La adjudicación del contrato de seguridad del Sena, que cubre Arauca, Casanare, Boyacá, Santander, Norte de Santander y Meta, quedó en entredicho tras denuncias de falta de transparencia y presunto trato preferencial a una unión temporal específica
La adjudicación de un contrato por 33.000 millones de pesos para la vigilancia privada en la Zona dos del Servicio Nacional de Aprendizaje (Sena) se ha convertido en el eje de una controversia pública, luego de que tres de los cuatro consorcios participantes señalaran posibles irregularidades y favorecimiento a un solo oferente en la audiencia celebrada el 9 de abril en Bogotá.
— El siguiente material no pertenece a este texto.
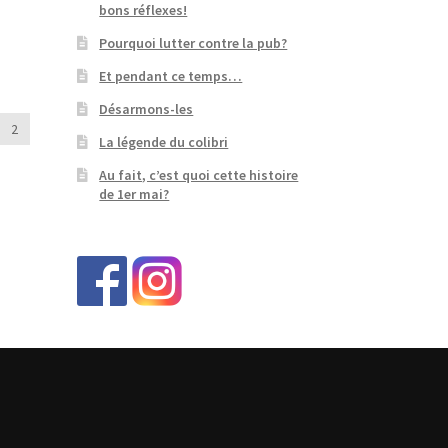
bons réflexes!
Pourquoi lutter contre la pub?
Et pendant ce temps…
Désarmons-les
2
La légende du colibri
Au fait, c’est quoi cette histoire
de 1er mai?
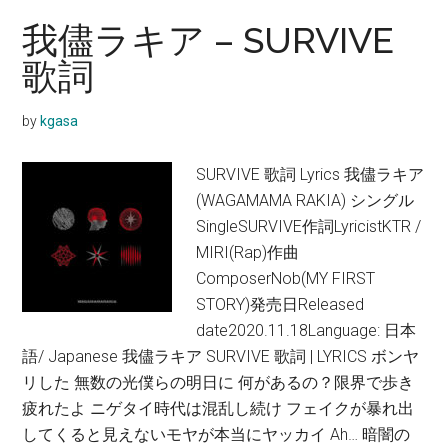
我儘ラキア – SURVIVE
歌詞
by
kgasa
SURVIVE 歌詞 Lyrics 我儘ラキア
(WAGAMAMA RAKIA) シングル
SingleSURVIVE作詞LyricistKTR /
MIRI(Rap)作曲
ComposerNob(MY FIRST
STORY)発売日Released
date2020.11.18Language: 日本
語/ Japanese 我儘ラキア SURVIVE 歌詞 | LYRICS ボンヤ
リした 無数の光僕らの明⽇に 何があるの？限界で歩き
疲れたよ ニゲタイ時代は混乱し続け フェイクが暴れ出
してくると⾒えないモヤが本当にヤッカイ Ah… 暗闇の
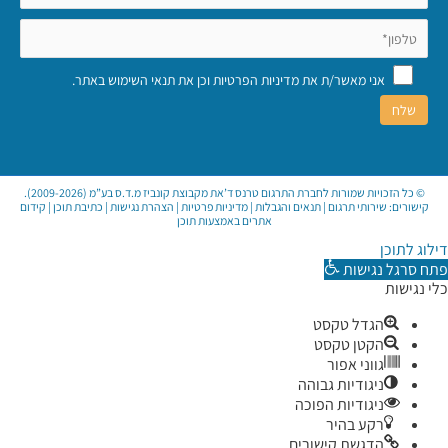
אני מאשר/ת את
מדיניות הפרטיות
וכן את
תנאי השימוש באתר
.
© כל הזכויות שמורות לחברת התרגום טרנס ד’את מקבוצת קונביז מ.ד.ס בע”מ (2009-2026).
קישורים:
שירותי תרגום
|
תנאים והגבלות
|
מדיניות פרטיות
|
הצהרת נגישות
|
כתיבת תוכן
|
קידום
אתרים באמצעות תוכן
דילוג לתוכן
פתח סרגל נגישות
כלי נגישות
הגדל טקסט
הקטן טקסט
גווני אפור
ניגודיות גבוהה
ניגודיות הפוכה
רקע בהיר
הדגשת קישורים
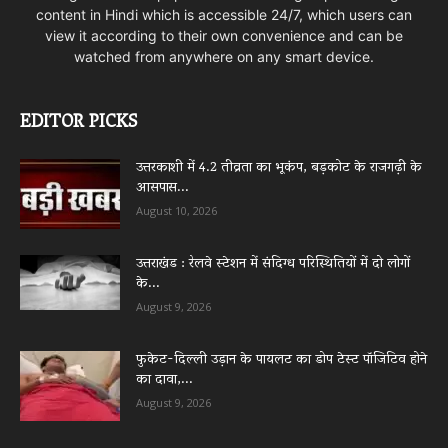
content in Hindi which is accessible 24/7, which users can
view it according to their own convenience and can be
watched from anywhere on any smart device.
EDITOR PICKS
उत्तरकाशी में 4.2 तीव्रता का भूकंप, बड़कोट के राजगढ़ी के
आसपास...
August 10, 2026
उत्तराखंड : रेलवे स्टेशन में संदिग्ध परिस्थितियों में दो लोगों
के...
August 9, 2026
फुकेट-दिल्ली उड़ान के पायलट का डोप टेस्ट पॉजिटिव होने
का दावा,...
August 9, 2026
El proceso, que abarca los departamentos de Arauca, Casanare, Boyacá, Santander, Norte de Santander y Meta, ha despertado inquietud en torno a la transparencia y equidad de la licitación, sin que exista ningún tipo de respuesta por parte de la entidad.
Durante la diligencia, la atención se centró en las denuncias de los consorcios competidores, que afirmaron que los requisitos de los pliegos de condiciones coincidían exactamente con los perfiles de la Unión Temporal DI Seguridad, integrada por las empresas Detección Seguridad Privada Ltda e Implementar Seguridad Ltda.
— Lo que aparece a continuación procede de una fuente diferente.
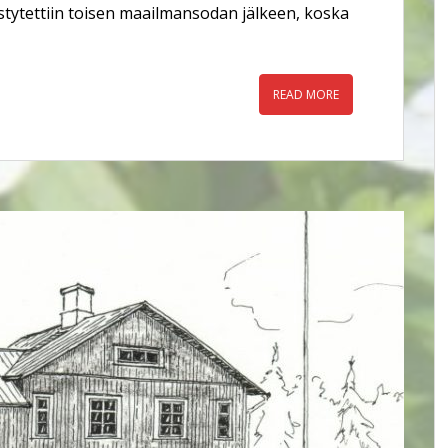
tytettiin toisen maailmansodan jälkeen, koska
READ MORE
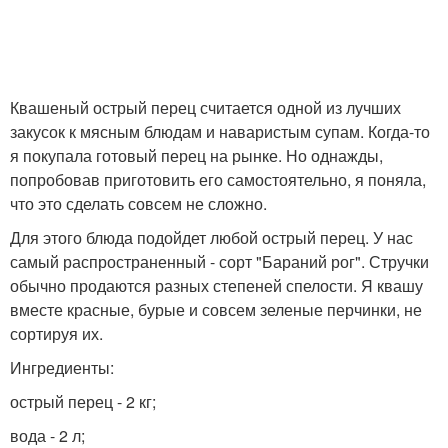
Квашеный острый перец считается одной из лучших
закусок к мясным блюдам и наваристым супам. Когда-то
я покупала готовый перец на рынке. Но однажды,
попробовав приготовить его самостоятельно, я поняла,
что это сделать совсем не сложно.
Для этого блюда подойдет любой острый перец. У нас
самый распространенный - сорт "Бараний рог". Стручки
обычно продаются разных степеней спелости. Я квашу
вместе красные, бурые и совсем зеленые перчинки, не
сортируя их.
Ингредиенты:
острый перец - 2 кг;
вода - 2 л;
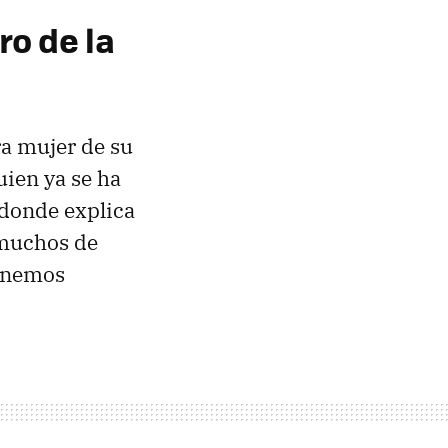
o de la
ra mujer de su
uien ya se ha
 donde explica
a muchos de
tenemos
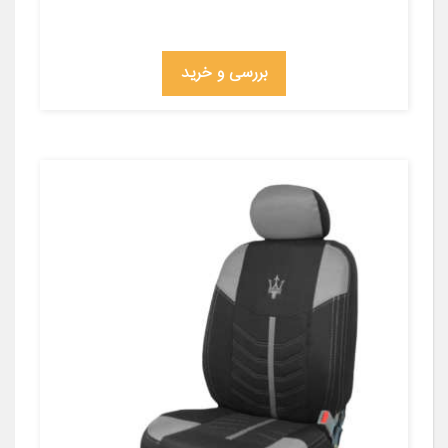
بررسی و خرید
Según los oferentes, los criterios establecidos habrían restringido la competencia, ya que solo esa unión temporal podía cumplir con todos los parámetros exigidos. Una veeduría ciudadana había advertido sobre esta situación desde la etapa de borradores del proceso.
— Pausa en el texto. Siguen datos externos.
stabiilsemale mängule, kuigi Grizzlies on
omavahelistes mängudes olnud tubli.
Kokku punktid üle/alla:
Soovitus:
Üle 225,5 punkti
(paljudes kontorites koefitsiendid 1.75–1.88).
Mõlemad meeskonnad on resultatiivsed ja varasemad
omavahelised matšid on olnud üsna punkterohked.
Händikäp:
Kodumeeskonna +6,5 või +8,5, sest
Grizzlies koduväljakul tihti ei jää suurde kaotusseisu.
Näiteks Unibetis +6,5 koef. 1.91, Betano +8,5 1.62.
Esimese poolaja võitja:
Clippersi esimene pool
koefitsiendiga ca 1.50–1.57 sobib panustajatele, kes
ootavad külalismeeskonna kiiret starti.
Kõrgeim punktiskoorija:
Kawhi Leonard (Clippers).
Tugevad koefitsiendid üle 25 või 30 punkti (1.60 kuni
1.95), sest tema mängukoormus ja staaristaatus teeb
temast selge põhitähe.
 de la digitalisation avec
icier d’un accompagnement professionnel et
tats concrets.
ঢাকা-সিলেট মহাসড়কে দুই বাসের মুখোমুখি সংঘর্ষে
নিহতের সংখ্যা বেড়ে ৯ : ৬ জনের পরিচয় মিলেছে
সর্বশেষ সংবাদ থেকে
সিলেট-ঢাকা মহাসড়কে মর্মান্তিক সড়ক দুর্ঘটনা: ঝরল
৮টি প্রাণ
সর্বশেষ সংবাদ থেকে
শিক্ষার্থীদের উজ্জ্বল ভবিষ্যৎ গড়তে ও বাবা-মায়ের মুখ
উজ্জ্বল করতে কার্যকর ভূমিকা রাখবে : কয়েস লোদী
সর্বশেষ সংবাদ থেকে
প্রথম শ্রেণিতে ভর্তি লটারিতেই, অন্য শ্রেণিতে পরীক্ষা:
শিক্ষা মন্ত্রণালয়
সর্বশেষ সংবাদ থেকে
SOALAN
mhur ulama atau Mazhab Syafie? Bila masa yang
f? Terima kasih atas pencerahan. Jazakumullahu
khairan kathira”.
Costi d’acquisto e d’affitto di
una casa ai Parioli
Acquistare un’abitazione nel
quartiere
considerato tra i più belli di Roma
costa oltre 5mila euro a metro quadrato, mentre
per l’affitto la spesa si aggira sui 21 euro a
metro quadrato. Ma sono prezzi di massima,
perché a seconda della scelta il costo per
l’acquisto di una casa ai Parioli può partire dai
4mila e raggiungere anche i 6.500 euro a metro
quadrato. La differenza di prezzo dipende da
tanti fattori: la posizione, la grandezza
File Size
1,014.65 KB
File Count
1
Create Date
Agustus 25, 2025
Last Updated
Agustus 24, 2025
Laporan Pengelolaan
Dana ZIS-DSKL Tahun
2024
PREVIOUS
El contrato supera una inversión de 30.000 millones de pesos – crédito Sena
Los denunciantes indicaron que los informes de evaluación y ponderación no se publicaron antes del inicio de la audiencia, lo que impidió que pudieran analizar los resultados y preparar observaciones fundamentadas. Ante las acusaciones por falta de transparencia en la publicación de los informes, se tomó la decisión de suspender temporalmente la diligencia.
Se conoció que los representantes de los consorcios no favorecidos manifestaron que el comité evaluador aplicó criterios más estrictos para evaluar sus propuestas, en contraste con el trato recibido por la Unión Temporal DI Seguridad, y aseguran que a su grupo se les exigió subsanar requisitos de experiencia y documentación que, presuntamente, no se solicitaron al oferente finalmente recomendado para la adjudicación.
Ante la gravedad de las denuncias, la Procuraduría General de la Nación intervino en el proceso y expresó preocupación por la posible existencia de un “pliego a la medida”.
El órgano de control recordó que las alertas sobre un supuesto direccionamiento ya habían sido comunicadas previamente y solicitó al comité evaluador que garantice la igualdad de condiciones para todos los participantes.
Los denunciantes indicaron que, a pesar de la gravedad de las denuncias, la administración del Sena concedió únicamente un receso de 90 minutos antes de retomar la audiencia y los asistentes al proceso consideraron insuficiente este tiempo para la revisión y respuesta a las controversias expuestas, dado el volumen de documentos y la gravedad de los señalamientos, por lo que se pedirá una nueva suspensión.
Cabe recordar que el contrato en disputa abarca la seguridad de sedes y centros de formación en seis departamentos de la región centro-oriente del país.
De acuerdo con los pliegos, la adjudicación busca garantizar la prestación continua de servicios de vigilancia privada, un rubro que históricamente ha sido objeto de múltiples licitaciones e investigaciones administrativas en el sector público colombiano.
Entre los aspectos filtrados de la adjudicación está que la Unión Temporal DI Seguridad, señalada como posible beneficiaria del proceso, está conformada por Detección Seguridad Privada Ltda.
e Implementar Seguridad Ltda., empresas con trayectoria en la prestación de servicios al Estado.
En audiencias anteriores, representantes de otras firmas competidoras ya habían hecho énfasis en la coincidencia entre los requisitos técnicos y la experiencia acreditada exclusivamente por este grupo empresarial.
Voceros de las partes denunciantes indicaron.
que lo registrado en la audiencia es una muestra de las irregularidades que se han registrado en el proceso y denunciaron dos aspectos.
En primer lugar, falta de transparencia, argumentando que la audiencia debió suspenderse inicialmente porque los informes de evaluación y ponderación no se publicaron a tiempo.
Segundo, desigualdad de criterios: Los oferentes rechazados e inconformes aseguran que se les aplicó un rigor evaluativo que no se usó con el consorcio “favorito”, el cual, presuntamente, no subsanó requisitos de experiencia exigidos a los demás.